Researchers at Pusan National University in South Korea said a novel liquid crystal technology will allow displays to flip between transparent and opaque states.
The idea of transparent displays has been around for a few years, but actually creating them from conventional organic light-emitting diodes has proven difficult.
Light shutters, which use liquid crystals that can be switched between transparent and opaque states by scattering or absorbing the incident light, are one proposed solution to these obstacles, but they come with their own set of problems, researchers said.
While they do increase the visibility of the displays, light shutters based on scattering can't provide black colour, and light shutters based on absorption can't completely block the background.

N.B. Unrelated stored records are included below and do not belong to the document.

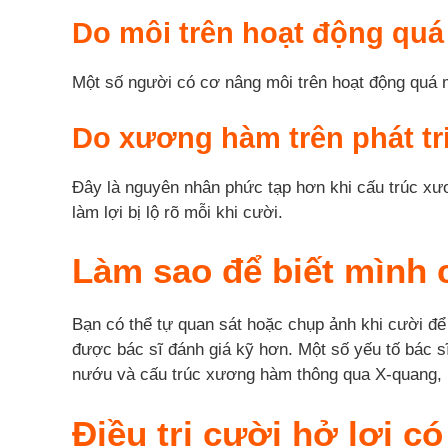
Do môi trên hoạt động quá
Một số người có cơ nâng môi trên hoạt động quá mứ
Do xương hàm trên phát t
Đây là nguyên nhân phức tạp hơn khi cấu trúc xươn
làm lợi bị lộ rõ mỗi khi cười.
Làm sao để biết mình c
Bạn có thể tự quan sát hoặc chụp ảnh khi cười để
được bác sĩ đánh giá kỹ hơn. Một số yếu tố bác sĩ
nướu và cấu trúc xương hàm thông qua X-quang, 
Điều trị cười hở lợi c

They aren't particularly energy-efficient either, requiring a continuous flow of power in order to maintain their transparent 'window' state when not in use.
Tae-Hoon Yoon's group's new design remedies all of these problems by using scattering and absorption simultaneously.
To do this, Yoon's group fabricated polymer-networked liquid crystals cells doped with dichroic dyes.
In their design, the polymer network structure scatters incident, or oncoming light, which is then absorbed by the dichroic dyes.
The light shutters use a parallel pattern of electrodes located above and below the vertically aligned liquid crystals.
When an electric field is applied through the electrodes, the axes of the dye molecules are aligned with that of oncoming light, allowing them to absorb and scatter it.
This effectively negates the light coming at the screen from its backside, rendering the display opaque -- and the screen's images fully visible.
"The incident light is absorbed, but we can still see through the background with reduced light intensity," Yoon said.
In its resting state, this setup lets light pass through, so power need only be applied when you want to switch from transparent window view to opaque monitor view, researchers said.
And because the display's on-off switch is an electric field, it has a response time of less than one millisecond -- far faster than that of contemporary light shutters, which rely on the slow relaxation of liquid crystals for their off-switch.
The research is published in the journal AIP Advances.